I always sing the praises of Netlify, which you’d only mistake as a paid promotion if you haven’t heard me sing.

But, seriously, just for their easy flow to configure, build & deploy straight from github sources, as well as review the results in a neat dashboard, they’d be getting the thumbs up from me, alongside services like surge. What pushes them to the top, is that you get deploy previews on PRs and split testing, all in a generous free tier 😍

So they’ve been my go-to “let’s upload this frontend to the cloud” tool for a while, and they’ve been releasing quite a few “value add” features since their launch in 2015 in hopes of retaining that honour; and maybe to gain users other than myself, or to get a better distribution into their paid tiers.

One new feature I haven’t had a chance to play with was Forms… And now that I’ve got a fresh new blog with a couple call-outs to get in touch with feedback, advice and ideas, but no direct way to be emailed, I’ve got my excuse to try it out!

Netlify Forms

Contact forms are a big enough hassle that they weren’t part of my blog’s MVP. Scoping adding one in my mind, I’d be using something like Mandrill or Sendgrid, either as a frontend-only solution, or I’d be migrating the blog to App Engine: the frontend / default service would be what currently gets deployed to Netlify, and some backend service would be receiving the data of my contact form, validating it, and emailing it to me using one of the above third parties.

But, what if there was an easier solution? Netlify claims all you need is one extra attribute added to a regular form!

export const Form = () => (
  <form name="contact" method="POST" data-netlify="true">    ...
  </form>
)

After your build step but before actually uploading your code, Netlify looks for the data-netlify attribute in any forms in your html, and performs its magic to set things up to receive data for them. It uses the given name attribute of the forms to categorize the submissions, and the labels of the input fields to group the values.

It almost “just works”, but before we get to the big gotcha when used in a Gatsby site, let’s talk about form validation!

Form Validation

With Javascript everywhere and frontend development easier than ever, there is the temptation to re-skin everything and personally handhold the user each step of the way. I’d be interested to find out the percentage of online forms that are still semantically correct: made out of form elements, input fields and submit buttons, versus “forms” that function the same but are made out of over-styled divs and spans, and are actually using Javascript to send their values to a backend.

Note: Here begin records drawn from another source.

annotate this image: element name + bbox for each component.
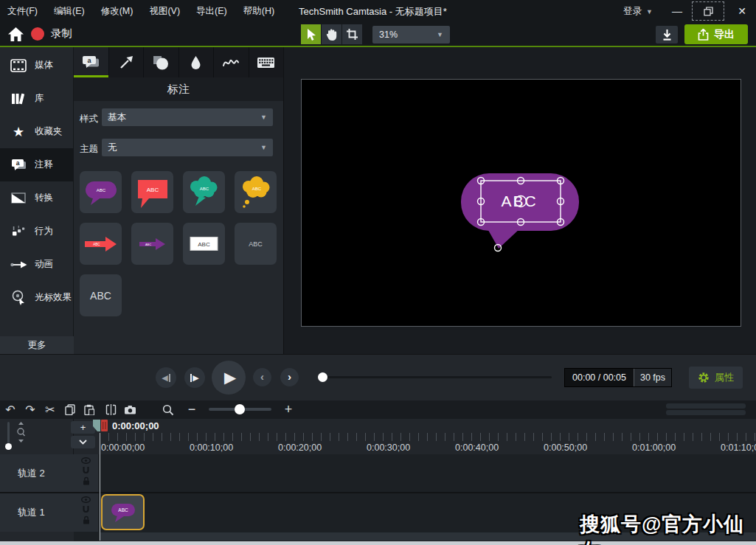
- undo-button[interactable]: ↶: [1, 402, 19, 417]
- callout-thumb-white-rect[interactable]: ABC: [183, 223, 225, 265]
- timeline-zoom-button[interactable]: [159, 402, 177, 417]
- sign-in-button[interactable]: 登录 ▼: [623, 5, 653, 18]
- cut-button[interactable]: ✂: [41, 402, 59, 417]
- zoom-in-button[interactable]: +: [280, 402, 297, 417]
- sidebar-label: 动画: [35, 258, 53, 271]
- screenshot-button[interactable]: [121, 402, 139, 417]
- minimize-button[interactable]: —: [666, 1, 688, 21]
- sidebar-item-animations[interactable]: 动画: [0, 248, 74, 281]
- zoom-out-button[interactable]: −: [183, 402, 201, 417]
- menu-help[interactable]: 帮助(H): [243, 5, 274, 18]
- playhead-marker[interactable]: [93, 420, 109, 432]
- restore-button[interactable]: [692, 1, 724, 21]
- menu-file[interactable]: 文件(F): [7, 5, 38, 18]
- chevron-down-icon: ▼: [646, 8, 653, 15]
- tab-shapes[interactable]: [144, 47, 179, 77]
- callout-thumb-thought-cloud[interactable]: ABC: [235, 171, 277, 213]
- menu-export[interactable]: 导出(E): [196, 5, 227, 18]
- playhead-line[interactable]: [100, 433, 100, 541]
- visibility-eye-icon[interactable]: [81, 457, 91, 464]
- sidebar-more-button[interactable]: 更多: [0, 336, 74, 354]
- scrubber-handle[interactable]: [318, 372, 327, 382]
- visibility-eye-icon[interactable]: [81, 496, 91, 503]
- next-clip-button[interactable]: ›: [280, 368, 299, 386]
- timeline-scrollbar-top[interactable]: [666, 403, 746, 409]
- next-frame-button[interactable]: ▶: [184, 367, 205, 388]
- selected-callout[interactable]: ABC: [443, 166, 605, 262]
- menu-edit[interactable]: 编辑(E): [54, 5, 85, 18]
- tab-sketch[interactable]: [214, 47, 249, 77]
- redo-button[interactable]: ↷: [21, 402, 39, 417]
- home-button[interactable]: [7, 27, 24, 44]
- zoom-level-select[interactable]: 31% ▼: [372, 26, 450, 44]
- more-label: 更多: [28, 339, 46, 352]
- timeline-clip-callout[interactable]: ABC: [101, 494, 145, 530]
- ruler-label: 0:00:50;00: [544, 442, 587, 453]
- callout-thumb-purple-arrow[interactable]: ABC: [131, 223, 173, 265]
- track-height-slider-handle[interactable]: [5, 443, 12, 450]
- lock-icon[interactable]: [83, 516, 90, 524]
- previous-frame-button[interactable]: ◀: [156, 367, 176, 388]
- track-1-controls: [81, 496, 91, 524]
- magnet-icon[interactable]: [82, 505, 90, 513]
- style-select[interactable]: 基本 ▼: [102, 108, 273, 126]
- close-button[interactable]: ✕: [731, 1, 753, 21]
- sidebar-item-library[interactable]: 库: [0, 82, 74, 115]
- tab-keystroke[interactable]: [249, 47, 284, 77]
- track-1-header[interactable]: 轨道 1: [0, 493, 98, 532]
- sidebar-item-cursor-effects[interactable]: 光标效果: [0, 281, 74, 314]
- track-2-row[interactable]: 轨道 2: [0, 454, 756, 492]
- callout-thumb-rounded[interactable]: ABC: [80, 171, 122, 213]
- theme-select[interactable]: 无 ▼: [102, 139, 273, 156]
- timeline-ruler[interactable]: 0:00:00;00 0:00:00;00 0:00:10;00 0:00:20…: [0, 419, 756, 454]
- magnet-icon[interactable]: [82, 466, 90, 474]
- style-label: 样式: [80, 113, 98, 125]
- menu-modify[interactable]: 修改(M): [101, 5, 133, 18]
- lock-icon[interactable]: [83, 476, 90, 485]
- crop-tool[interactable]: [342, 24, 362, 44]
- timeline-zoom-slider-handle[interactable]: [235, 404, 245, 414]
- split-button[interactable]: [102, 402, 119, 417]
- timeline-scrollbar-bottom[interactable]: [666, 410, 746, 415]
- callout-thumb-large-text[interactable]: ABC: [80, 274, 122, 316]
- copy-button[interactable]: [61, 402, 79, 417]
- pan-tool[interactable]: [322, 24, 341, 44]
- sidebar-item-annotations[interactable]: a 注释: [0, 148, 74, 181]
- callout-text[interactable]: ABC: [501, 192, 537, 209]
- fps-display[interactable]: 30 fps: [634, 369, 671, 386]
- tab-arrows[interactable]: [109, 47, 145, 77]
- menu-view[interactable]: 视图(V): [149, 5, 180, 18]
- tab-callouts[interactable]: a: [74, 47, 109, 77]
- canvas-stage[interactable]: ABC: [285, 47, 756, 354]
- callout-thumb-plain-text[interactable]: ABC: [235, 223, 277, 265]
- sidebar-item-media[interactable]: 媒体: [0, 49, 74, 82]
- add-track-button[interactable]: +: [71, 421, 95, 434]
- sidebar-item-favorites[interactable]: ★ 收藏夹: [0, 115, 74, 148]
- callout-thumb-rect[interactable]: ABC: [131, 171, 173, 213]
- scrubber-track[interactable]: [327, 376, 552, 378]
- previous-clip-button[interactable]: ‹: [253, 368, 271, 386]
- annotation-bubble-icon: a: [10, 159, 27, 172]
- tab-blur[interactable]: [179, 47, 215, 77]
- paste-button[interactable]: [80, 402, 98, 417]
- ruler-label: 0:00:30;00: [367, 442, 410, 453]
- sidebar-item-transitions[interactable]: 转换: [0, 181, 74, 215]
- crop-icon: [346, 28, 358, 41]
- download-button[interactable]: [656, 26, 678, 44]
- shape-icon: [153, 55, 169, 70]
- collapse-tracks-button[interactable]: [71, 436, 95, 448]
- sidebar-item-behaviors[interactable]: 行为: [0, 215, 74, 248]
- record-button[interactable]: 录制: [31, 27, 72, 41]
- camtasia-window: 文件(F) 编辑(E) 修改(M) 视图(V) 导出(E) 帮助(H) Tech…: [0, 0, 756, 545]
- select-tool[interactable]: [301, 24, 321, 44]
- callout-icon: a: [82, 55, 100, 69]
- previous-frame-icon: ◀: [162, 373, 167, 383]
- callout-thumb-cloud[interactable]: ABC: [183, 171, 225, 213]
- callout-thumb-red-arrow[interactable]: ABC: [80, 223, 122, 265]
- track-2-header[interactable]: 轨道 2: [0, 454, 98, 492]
- track-name: 轨道 2: [18, 467, 45, 480]
- properties-button[interactable]: 属性: [689, 367, 743, 389]
- cursor-effects-icon: [10, 290, 27, 305]
- export-button[interactable]: 导出: [684, 24, 748, 44]
- play-button[interactable]: ▶: [212, 361, 246, 395]
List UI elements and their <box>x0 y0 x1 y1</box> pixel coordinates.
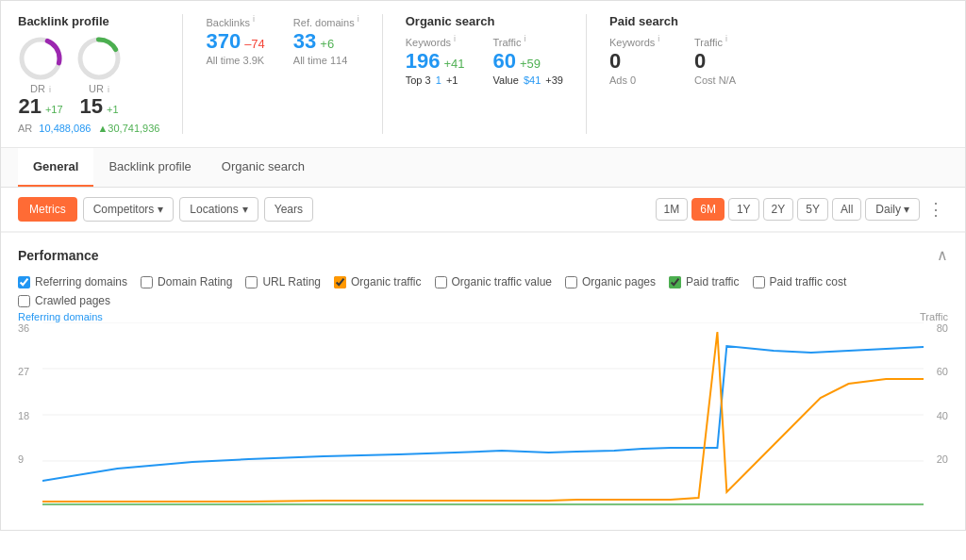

I might be assuming a misconception that’s not actually that popular, but I think it bears highlighting, just in case it is: Using React does not mean you should be controlling every component, or be remaking native elements into something you can style more easily. You should be leveraging native elements and functionality as much as possible!

If the output of our code is semantically correct html, modern browsers will validate and handle the UX of submitting a form for us: highlighting the fields that still need filling, reminding the user what an email looks like, giving them numeric keyboards to fill in number inputs… all the while looking like a native experience across browsers and platforms; cause it will literally be the native experience!

But what if the user goes out of their way to circumvent the client-side validation? Well, that’s why you should always have validation on the backend as well! In our case, they’re free to send the hax to Netlify’s servers. I’m sure they’ve had to handle SQL injections before, and if they do drop a table somewhere, I wouldn’t really be affected.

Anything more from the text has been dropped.